Isto de ter um ministro do Supremo Tribunal Federal dissentido de seus pares, no julgamento de caso grave, não seja portanto pedra de escândalo; divergências sempre houve (e certamente as haverá) entre os membros integrantes dos órgãos colegiados: “(…) até entre os anjos pode haver variedade de opiniões, sem menoscabo de sua sabedoria nem de sua santidade”, pregou o eloquente Vieira.9

Tudo bem visto e examinado, não resisto à força que me faz o desejo de — velho e obscuro colega do ofício — consignar aqui um voto de simpatia intelectual ao autor do voto vencido!


Notas

  1. Cf . Hermenegildo Rodrigues de Barros, Grandes Figuras da Magistratura Brasileira, 1941, p. 338.

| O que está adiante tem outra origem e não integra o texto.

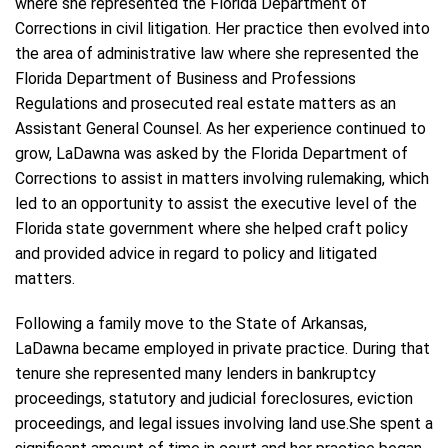
where she represented the Florida Department of
Corrections in civil litigation. Her practice then evolved into
the area of administrative law where she represented the
Florida Department of Business and Professions
Regulations and prosecuted real estate matters as an
Assistant General Counsel. As her experience continued to
grow, LaDawna was asked by the Florida Department of
Corrections to assist in matters involving rulemaking, which
led to an opportunity to assist the executive level of the
Florida state government where she helped craft policy
and provided advice in regard to policy and litigated
matters.
Following a family move to the State of Arkansas,
LaDawna became employed in private practice. During that
tenure she represented many lenders in bankruptcy
proceedings, statutory and judicial foreclosures, eviction
proceedings, and legal issues involving land use.She spent a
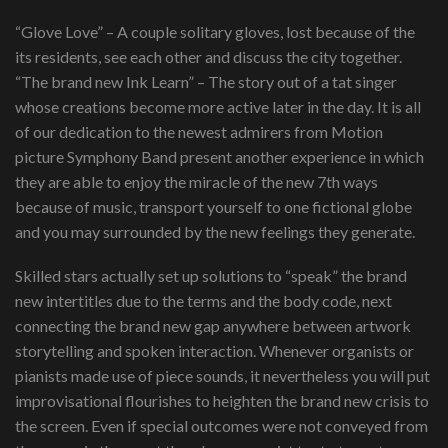
“Glove Love” – A couple solitary gloves, lost because of the
its residents, see each other and discuss the city together.
“The brand new Ink Learn” – The story out of a tat singer
whose creations become more active later in the day. It is all
of our dedication to the newest admirers from Motion
picture Symphony Band present another experience in which
they are able to enjoy the miracle of the new 7th ways
because of music, transport yourself to one fictional globe
and you may surrounded by the new feelings they generate.
Skilled stars actually set up solutions to “speak” the brand
new intertitles due to the terms and the body code, next
connecting the brand new gap anywhere between artwork
storytelling and spoken interaction. Whenever organists or
pianists made use of piece sounds, it nevertheless you will put
improvisational flourishes to heighten the brand new crisis to
the screen. Even if special outcomes were not conveyed from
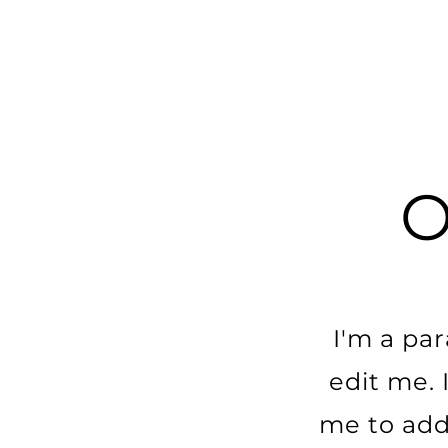
I'm a pa
edit me. I
me to add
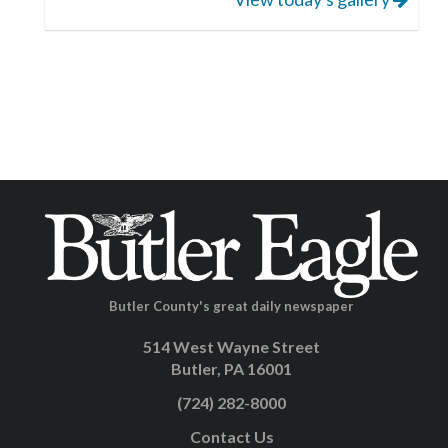
Butler County's great daily newspaper
514 West Wayne Street
Butler, PA 16001
(724) 282-8000
Contact Us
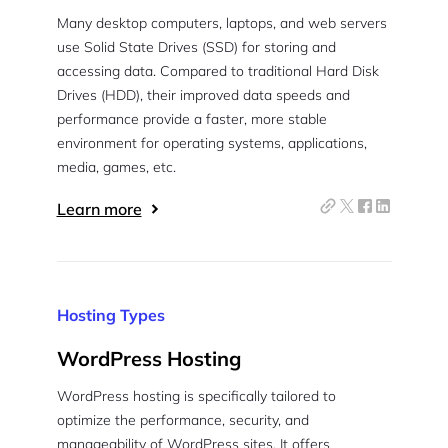
Many desktop computers, laptops, and web servers
Pair with Figma
Sign up with Email
use Solid State Drives (SSD) for storing and
accessing data. Compared to traditional Hard Disk
Cancel
Drives (HDD), their improved data speeds and
Terms of Service
Privacy Policy
performance provide a faster, more stable
environment for operating systems, applications,
media, games, etc.
Learn more
Sign Up
Hosting Types
WordPress Hosting
WordPress hosting is specifically tailored to
optimize the performance, security, and
manageability of WordPress sites. It offers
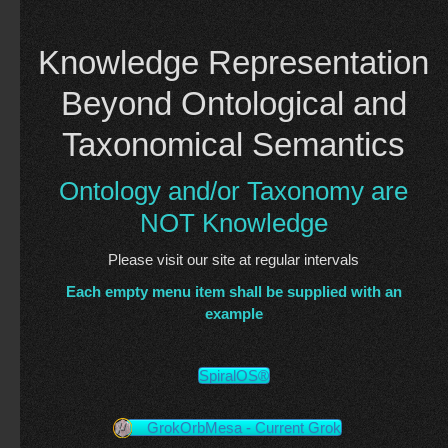
Knowledge Representation
Beyond Ontological and
Taxonomical Semantics
Ontology and/or Taxonomy are
NOT Knowledge
Please visit our site at regular intervals
Each empty menu item shall be supplied with an
example
SpiralOS®
GrokOrbMesa - Current Grok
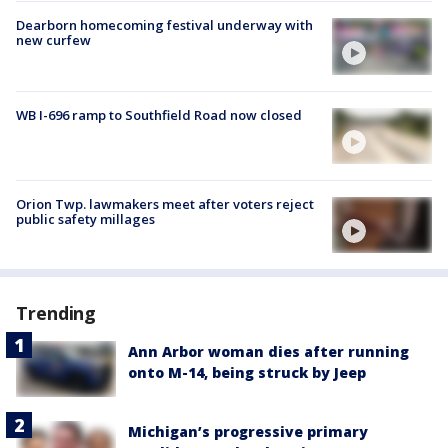
Dearborn homecoming festival underway with
new curfew
WB I-696 ramp to Southfield Road now closed
Orion Twp. lawmakers meet after voters reject
public safety millages
Trending
Ann Arbor woman dies after running
onto M-14, being struck by Jeep
Michigan’s progressive primary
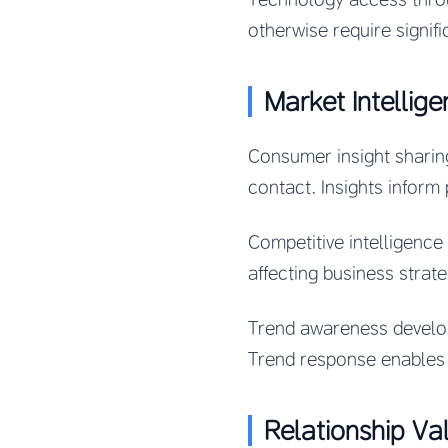
otherwise require signif
Market Intellig
Consumer insight sharin
contact. Insights inform
Competitive intelligenc
affecting business strat
Trend awareness develope
Trend response enables 
Relationship Va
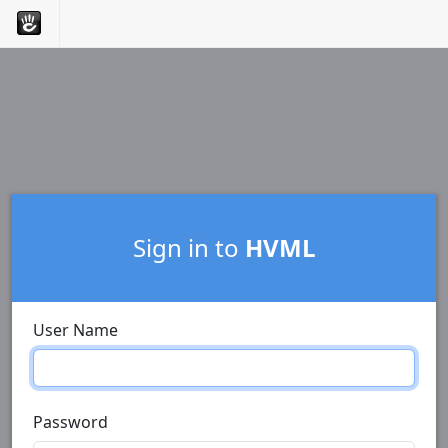
Sign in to
HVML
User Name
Password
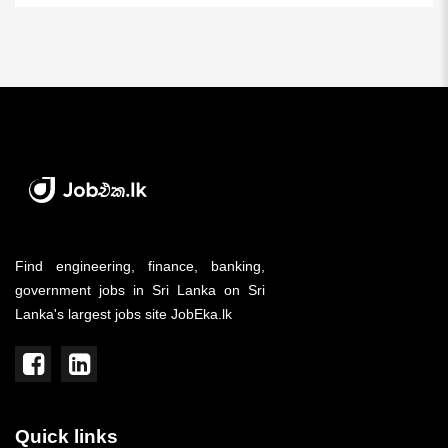
Find engineering, finance, banking,
government jobs in Sri Lanka on Sri
Lanka's largest jobs site JobEka.lk
Quick links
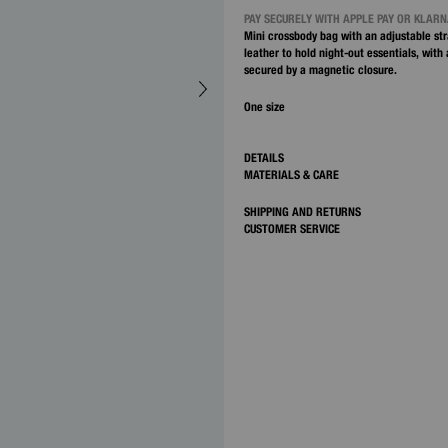
PAY SECURELY WITH APPLE PAY OR KLAR
Mini crossbody bag with an adjustable str
leather to hold night-out essentials, with
secured by a magnetic closure.
One size
DETAILS
MATERIALS & CARE
SHIPPING AND RETURNS
CUSTOMER SERVICE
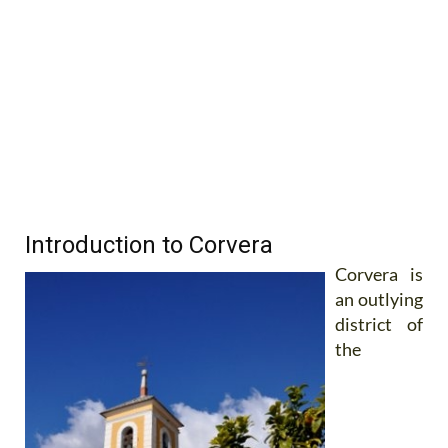
Introduction to Corvera
Corvera is
an outlying
district of
the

  2. De Plácido e Silva, Vocabulário Jurídico, 3a. ed., vol. III, p. 1.667.

  3. Leib Soibelman, Enciclopédia do Advogado, 3a. ed., p. 370.

  4. Uma de suas virtudes extrínsecas: render azo à oposição de embargos infringentes, pelos quais poderá o réu alegar de sua justiça (art. 609, parág. único, do Cód. Proc. Penal).

  5. A Voz da Toga, 2a. ed., p. 50.

  6. Idem , ibidem , p. 51.

  7. Obras Completas, vol. XIX, t. III, p. 296.

  8. Em verdade, escrevendo sobre as circunstâncias do julgamento do “habeas corpus” que impetrara a favor de presos políticos, o egrégio Advogado burilou esta memória eterna: “Eu me cheguei, depois da sessão, quase sem voz, ao Sr. Pisa e Almeida, pedindo-lhe que me permitisse o consolo de beijar a mão de um justo” ( Idem , ibidem ).

  9. Sermões, 1959, t. IV, p. 216; Porto.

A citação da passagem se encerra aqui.